+++ DATA FOR THIS EXERCISE

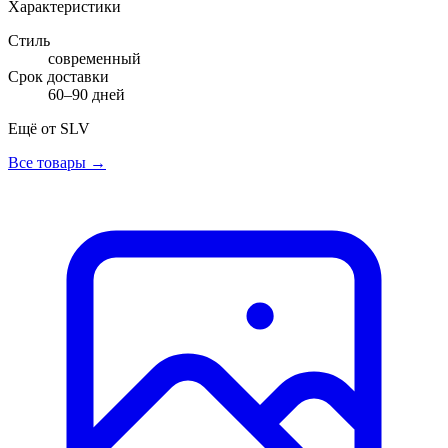
Характеристики
Стиль
современный
Срок доставки
60–90 дней
Ещё от
SLV
Все товары →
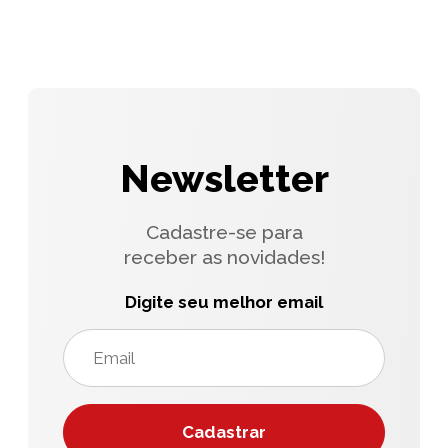
Newsletter
Cadastre-se para
receber as novidades!
Digite seu melhor email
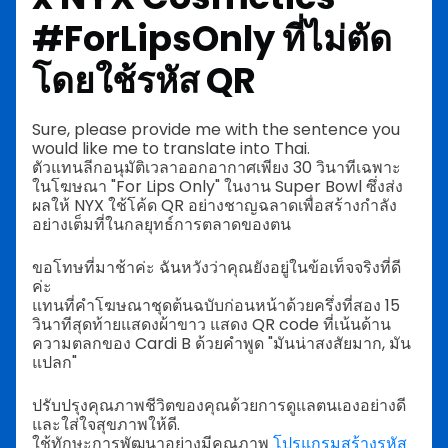
#ForLipsOnly ที่ไม่ตัด
โดยใช้รหัส QR
Sure, please provide me with the sentence you
would like me to translate into Thai.
ตัวแทนลีกอนุมัติเวลาออกอากาศเพียง 30 วินาทีเฉพาะ
ในโฆษณา "For Lips Only" ในงาน Super Bowl ซึ่งส่ง
ผลให้ NYX ใช้โค้ด QR อย่างชาญฉลาดเพื่อสร้างกำลัง
อย่างเต็มที่ในกลยุทธ์การตลาดของตน
ขอโทษที่มาช้าค่ะ ฉันหวังว่าคุณยังอยู่ในข้อเท็จจริงที่ดี
ค่ะ
แทนที่คำโฆษณาชุดต้นฉบับก่อนหน้าด้วยครึ่งที่สอง 15
วินาทีสุดท้ายแสดงผ้าขาว แสดง QR code ที่เน้นด้าน
ความตลกของ Cardi B ด้วยคำพูด "มันน่าสงสัยมาก, มัน
แปลก"
ปรับปรุงคุณภาพชีวิตของคุณด้วยการดูแลตนเองอย่างดี
และใส่ใจสุขภาพให้ดี.
ใช้ทักษะการพัฒนาอย่างมีคุณภาพ
โปรแกรมสร้างรหัส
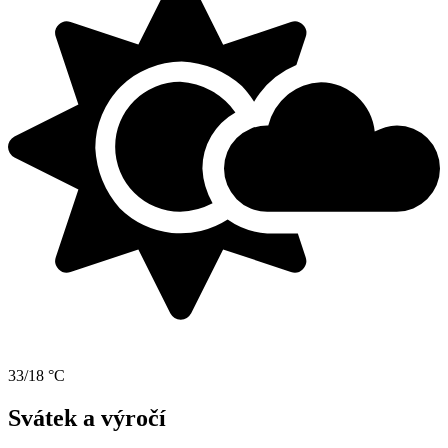
33/18 °C
Svátek a výročí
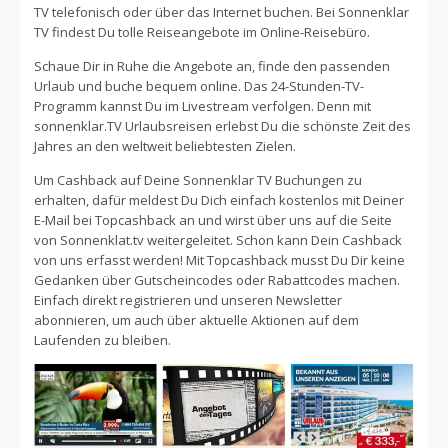
TV telefonisch oder über das Internet buchen. Bei Sonnenklar
TV findest Du tolle Reiseangebote im Online-Reisebüro.
Schaue Dir in Ruhe die Angebote an, finde den passenden
Urlaub und buche bequem online. Das 24-Stunden-TV-
Programm kannst Du im Livestream verfolgen. Denn mit
sonnenklar.TV Urlaubsreisen erlebst Du die schönste Zeit des
Jahres an den weltweit beliebtesten Zielen.
Um Cashback auf Deine Sonnenklar TV Buchungen zu
erhalten, dafür meldest Du Dich einfach kostenlos mit Deiner
E-Mail bei Topcashback an und wirst über uns auf die Seite
von Sonnenklat.tv weitergeleitet. Schon kann Dein Cashback
von uns erfasst werden! Mit Topcashback musst Du Dir keine
Gedanken über Gutscheincodes oder Rabattcodes machen.
Einfach direkt registrieren und unseren Newsletter
abonnieren, um auch über aktuelle Aktionen auf dem
Laufenden zu bleiben.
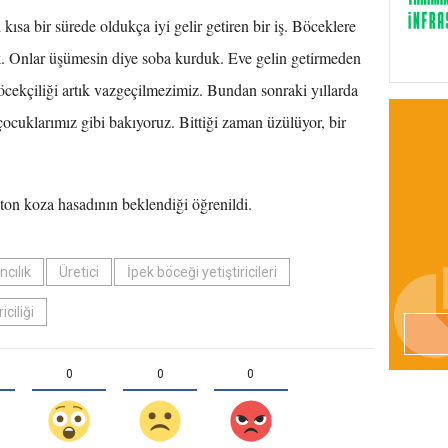
 kısa bir sürede oldukça iyi gelir getiren bir iş. Böceklere
tik. Onlar üşümesin diye soba kurduk. Eve gelin getirmeden
 böcekçiliği artık vazgeçilmezimiz. Bundan sonraki yıllarda
cuklarımız gibi bakıyoruz. Bittiği zaman üzülüyor, bir
 ton koza hasadının beklendiği öğrenildi.
cılık
Üretici
İpek böceği yetiştiricileri
iciliği
0
0
0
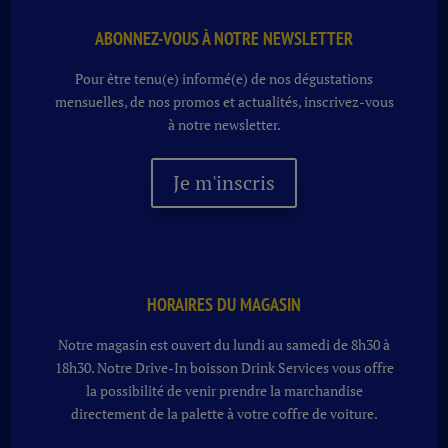
ABONNEZ-VOUS À NOTRE NEWSLETTER
Pour être tenu(e) informé(e) de nos dégustations
mensuelles, de nos promos et actualités, inscrivez-vous
à notre newsletter.
Je m'inscris
HORAIRES DU MAGASIN
Notre magasin est ouvert du lundi au samedi de 8h30 à
18h30. Notre
Drive-In boisson
Drink Services vous offre
la possibilité de venir prendre la marchandise
directement de la palette à votre coffre de voiture.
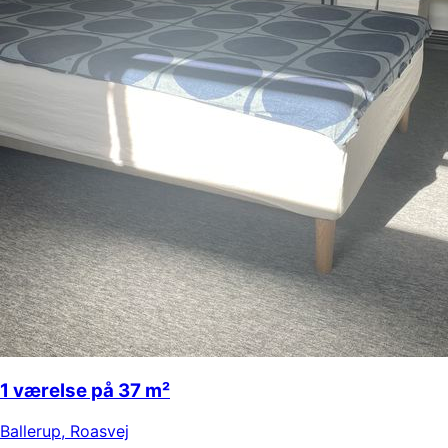
1 værelse på 37 m²
Ballerup
,
Roasvej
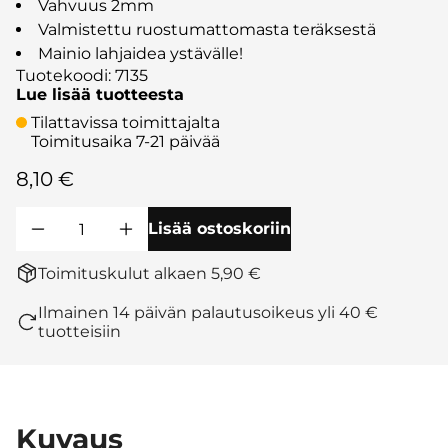
Vahvuus 2mm
Valmistettu ruostumattomasta teräksestä
Mainio lahjaidea ystävälle!
Tuotekoodi
:
7135
Lue lisää tuotteesta
Tilattavissa toimittajalta
Toimitusaika 7-21 päivää
8,10 €
Lisää ostoskoriin
Toimituskulut alkaen 5,90 €
Ilmainen 14 päivän palautusoikeus yli 40 €
tuotteisiin
Kuvaus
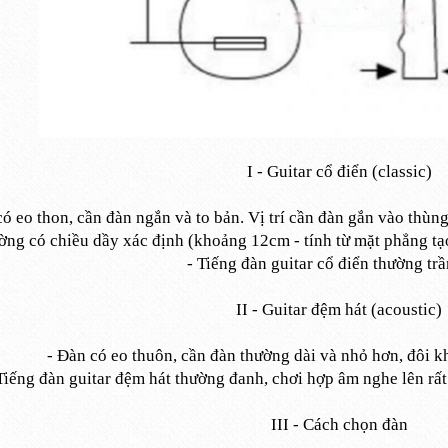
I - Guitar cổ điển (classic)
ó eo thon, cần đàn ngắn và to bản. Vị trí cần đàn gắn vào thùn
ờng có chiều dầy xác định (khoảng 12cm - tính từ mặt phẳng tạ
- Tiếng đàn guitar cổ điển thường tr
II - Guitar đệm hát (acoustic)
- Đàn có eo thuôn, cần đàn thường dài và nhỏ hơn, đôi kh
Tiếng đàn guitar đệm hát thường đanh, chơi hợp âm nghe lên rất
III - Cách chọn đàn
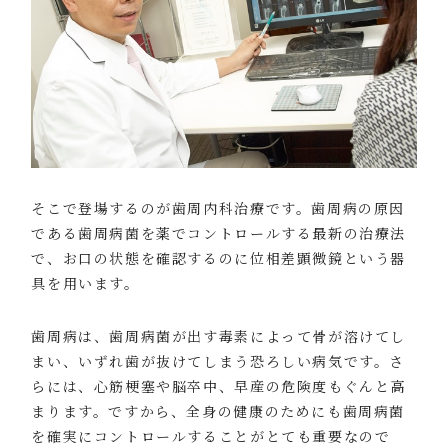
そこで登場するのが歯周内科治療です。歯周病の原因
である歯周病菌を薬でコントロールする最新の治療法
で、お口の状態を確認するのに位相差顕微鏡という器
具を用います。
歯周病は、歯周病菌が出す毒素によって骨が溶けてし
まい、いずれ歯が抜けてしまう恐ろしい病気です。さ
らには、心筋梗塞や脳卒中、早産の危険度もぐんと高
まります。ですから、全身の健康のためにも歯周病菌
を確実にコントロールすることがとても重要なので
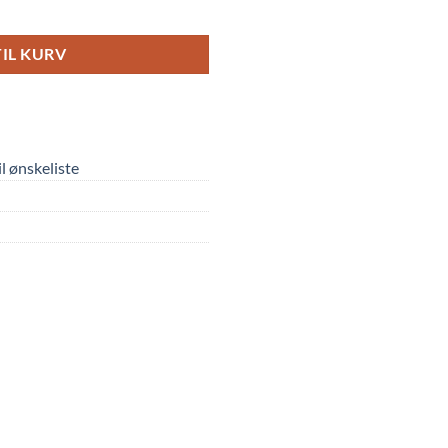
TIL KURV
til ønskeliste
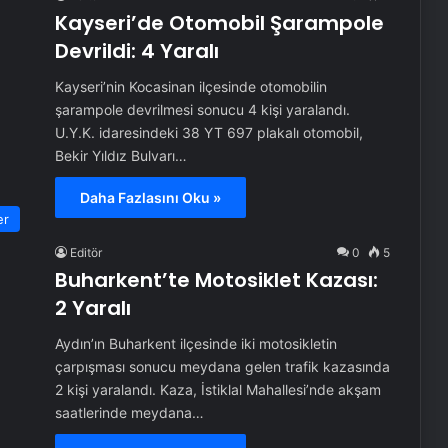
Kayseri’de Otomobil Şarampole
Devrildi: 4 Yaralı
Kayseri’nin Kocasinan ilçesinde otomobilin
şarampole devrilmesi sonucu 4 kişi yaralandı.
U.Y.K. idaresindeki 38 YT 697 plakalı otomobil,
Bekir Yıldız Bulvarı…
Daha Fazlasını Oku »
er
Editör
0
5
Buharkent’te Motosiklet Kazası:
2 Yaralı
Aydın’ın Buharkent ilçesinde iki motosikletin
çarpışması sonucu meydana gelen trafik kazasında
2 kişi yaralandı. Kaza, İstiklal Mahallesi’nde akşam
saatlerinde meydana…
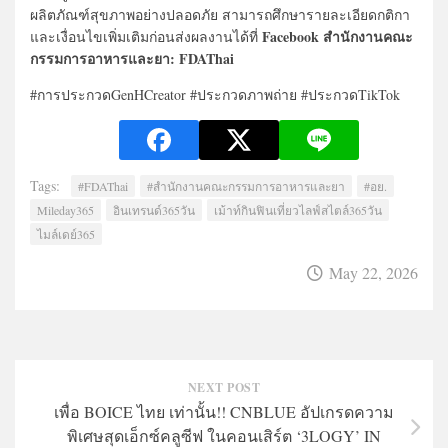
ผลิตภัณฑ์สุขภาพอย่างปลอดภัย สามารถศึกษารายละเอียดกติกา
Facebook สำนักงานคณะ
และเงื่อนไขเพิ่มเติมก่อนส่งผลงานได้ที่
กรรมการอาหารและยา: FDAThai
#การประกวดGenHCreator #ประกวดภาพถ่าย #ประกวดTikTok
Tags:
#FDAThai
#สำนักงานคณะกรรมการอาหารและยา
#อย.
Mileday365
อินเทรนด์365วัน
เม้าท์กินฟินเที่ยวไลฟ์สไตล์365วัน
ไมล์เดย์365
May 22, 2026
NEXT POST
เพื่อ BOICE ไทย เท่านั้น!! CNBLUE อัปเกรดความ
พิเศษสุดเอ็กซ์คลูซีฟ ในคอนเสิร์ต ‘3LOGY’ IN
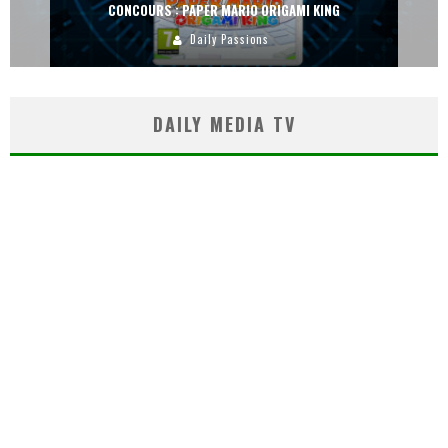
CONCOURS : PAPER MARIO ORIGAMI KING
Daily Passions
DAILY MEDIA TV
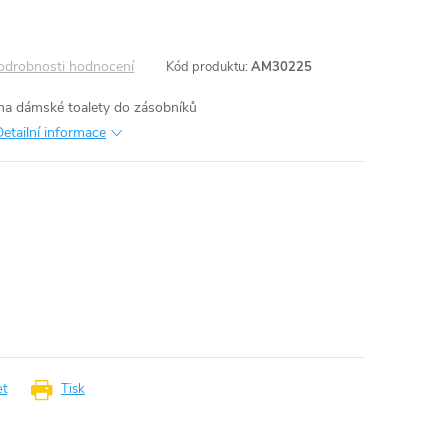
odrobnosti hodnocení
Kód produktu:
AM30225
na dámské toalety do zásobníků
Detailní informace
et
Tisk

++++++

DESCRIPTION OF THE TASK
Once the pictures are set aside, repeat each entry exactly as it stands.

REPLY TO THE EXERCISE
Характеристики
Стиль
современный
Срок доставки
60–90 дней
Ещё от
SLV
Все товары →
Newsletter
Cadastre-se para
receber as novidades!
Digite seu melhor email
#ForLipsOnly ที่ไม่ตัด
โดยใช้รหัส QR
Sure, please provide me with the sentence you
would like me to translate into Thai.
ตัวแทนลีกอนุมัติเวลาออกอากาศเพียง 30 วินาทีเฉพาะ
ในโฆษณา "For Lips Only" ในงาน Super Bowl ซึ่งส่ง
ผลให้ NYX ใช้โค้ด QR อย่างชาญฉลาดเพื่อสร้างกำลัง
อย่างเต็มที่ในกลยุทธ์การตลาดของตน
ขอโทษที่มาช้าค่ะ ฉันหวังว่าคุณยังอยู่ในข้อเท็จจริงที่ดี
ค่ะ
แทนที่คำโฆษณาชุดต้นฉบับก่อนหน้าด้วยครึ่งที่สอง 15
วินาทีสุดท้ายแสดงผ้าขาว แสดง QR code ที่เน้นด้าน
ความตลกของ Cardi B ด้วยคำพูด "มันน่าสงสัยมาก, มัน
แปลก"
ปรับปรุงคุณภาพชีวิตของคุณด้วยการดูแลตนเองอย่างดี
และใส่ใจสุขภาพให้ดี.
ใช้ทักษะการพัฒนาอย่างมีคุณภาพ
โปรแกรมสร้างรหัส
33/18 °C
Svátek a výročí
TV telefonisch oder über das Internet buchen. Bei Sonnenklar
TV findest Du tolle Reiseangebote im Online-Reisebüro.
Schaue Dir in Ruhe die Angebote an, finde den passenden
Urlaub und buche bequem online. Das 24-Stunden-TV-
Programm kannst Du im Livestream verfolgen. Denn mit
sonnenklar.TV Urlaubsreisen erlebst Du die schönste Zeit des
Jahres an den weltweit beliebtesten Zielen.
Um Cashback auf Deine Sonnenklar TV Buchungen zu
erhalten, dafür meldest Du Dich einfach kostenlos mit Deiner
E-Mail bei Topcashback an und wirst über uns auf die Seite
von Sonnenklat.tv weitergeleitet. Schon kann Dein Cashback
von uns erfasst werden! Mit Topcashback musst Du Dir keine
Gedanken über Gutscheincodes oder Rabattcodes machen.
Einfach direkt registrieren und unseren Newsletter
abonnieren, um auch über aktuelle Aktionen auf dem
Laufenden zu bleiben.
 kısa bir sürede oldukça iyi gelir getiren bir iş. Böceklere
tik. Onlar üşümesin diye soba kurduk. Eve gelin getirmeden
 böcekçiliği artık vazgeçilmezimiz. Bundan sonraki yıllarda
cuklarımız gibi bakıyoruz. Bittiği zaman üzülüyor, bir
 ton koza hasadının beklendiği öğrenildi.
cılık
Üretici
İpek böceği yetiştiricileri
iciliği
0
0
0
ABONNEZ-VOUS À NOTRE NEWSLETTER
Pour être tenu(e) informé(e) de nos dégustations
mensuelles, de nos promos et actualités, inscrivez-vous
à notre newsletter.
Je m'inscris
HORAIRES DU MAGASIN
Notre magasin est ouvert du lundi au samedi de 8h30 à
18h30. Notre
Drive-In boisson
Drink Services vous offre
la possibilité de venir prendre la marchandise
directement de la palette à votre coffre de voiture.
1 værelse på 37 m²
Ballerup
,
Roasvej
Vahvuus 2mm
Valmistettu ruostumattomasta teräksestä
Mainio lahjaidea ystävälle!
Tuotekoodi
:
7135
Lue lisää tuotteesta
Tilattavissa toimittajalta
Toimitusaika 7-21 päivää
8,10 €
Lisää ostoskoriin
Toimituskulut alkaen 5,90 €
Ilmainen 14 päivän palautusoikeus yli 40 €
tuotteisiin
Kuvaus
I - Guitar cổ điển (classic)
ó eo thon, cần đàn ngắn và to bản. Vị trí cần đàn gắn vào thùn
ờng có chiều dầy xác định (khoảng 12cm - tính từ mặt phẳng tạ
- Tiếng đàn guitar cổ điển thường tr
II - Guitar đệm hát (acoustic)
- Đàn có eo thuôn, cần đàn thường dài và nhỏ hơn, đôi kh
Tiếng đàn guitar đệm hát thường đanh, chơi hợp âm nghe lên rất
III - Cách chọn đàn
そこで登場するのが歯周内科治療です。歯周病の原因
である歯周病菌を薬でコントロールする最新の治療法
で、お口の状態を確認するのに位相差顕微鏡という器
具を用います。
歯周病は、歯周病菌が出す毒素によって骨が溶けてし
まい、いずれ歯が抜けてしまう恐ろしい病気です。さ
らには、心筋梗塞や脳卒中、早産の危険度もぐんと高
まります。ですから、全身の健康のためにも歯周病菌
を確実にコントロールすることがとても重要なので
TIL KURV
til ønskeliste
Kayseri’de Otomobil Şarampole
Devrildi: 4 Yaralı
Kayseri’nin Kocasinan ilçesinde otomobilin
şarampole devrilmesi sonucu 4 kişi yaralandı.
U.Y.K. idaresindeki 38 YT 697 plakalı otomobil,
Bekir Yıldız Bulvarı…
Daha Fazlasını Oku »
er
Editör
0
5
Buharkent’te Motosiklet Kazası:
2 Yaralı
Aydın’ın Buharkent ilçesinde iki motosikletin
çarpışması sonucu meydana gelen trafik kazasında
2 kişi yaralandı. Kaza, İstiklal Mahallesi’nde akşam
saatlerinde meydana…
ผลิตภัณฑ์สุขภาพอย่างปลอดภัย สามารถศึกษารายละเอียดกติกา
Facebook สำนักงานคณะ
และเงื่อนไขเพิ่มเติมก่อนส่งผลงานได้ที่
กรรมการอาหารและยา: FDAThai
#การประกวดGenHCreator #ประกวดภาพถ่าย #ประกวดTikTok
Tags:
#FDAThai
#สำนักงานคณะกรรมการอาหารและยา
#อย.
Mileday365
อินเทรนด์365วัน
เม้าท์กินฟินเที่ยวไลฟ์สไตล์365วัน
ไมล์เดย์365
May 22, 2026
NEXT POST
เพื่อ BOICE ไทย เท่านั้น!! CNBLUE อัปเกรดความ
พิเศษสุดเอ็กซ์คลูซีฟ ในคอนเสิร์ต ‘3LOGY’ IN
CONCOURS : PAPER MARIO ORIGAMI KING
Daily Passions
DAILY MEDIA TV
odrobnosti hodnocení
Kód produktu:
AM30225
na dámské toalety do zásobníků
Detailní informace
et
Tisk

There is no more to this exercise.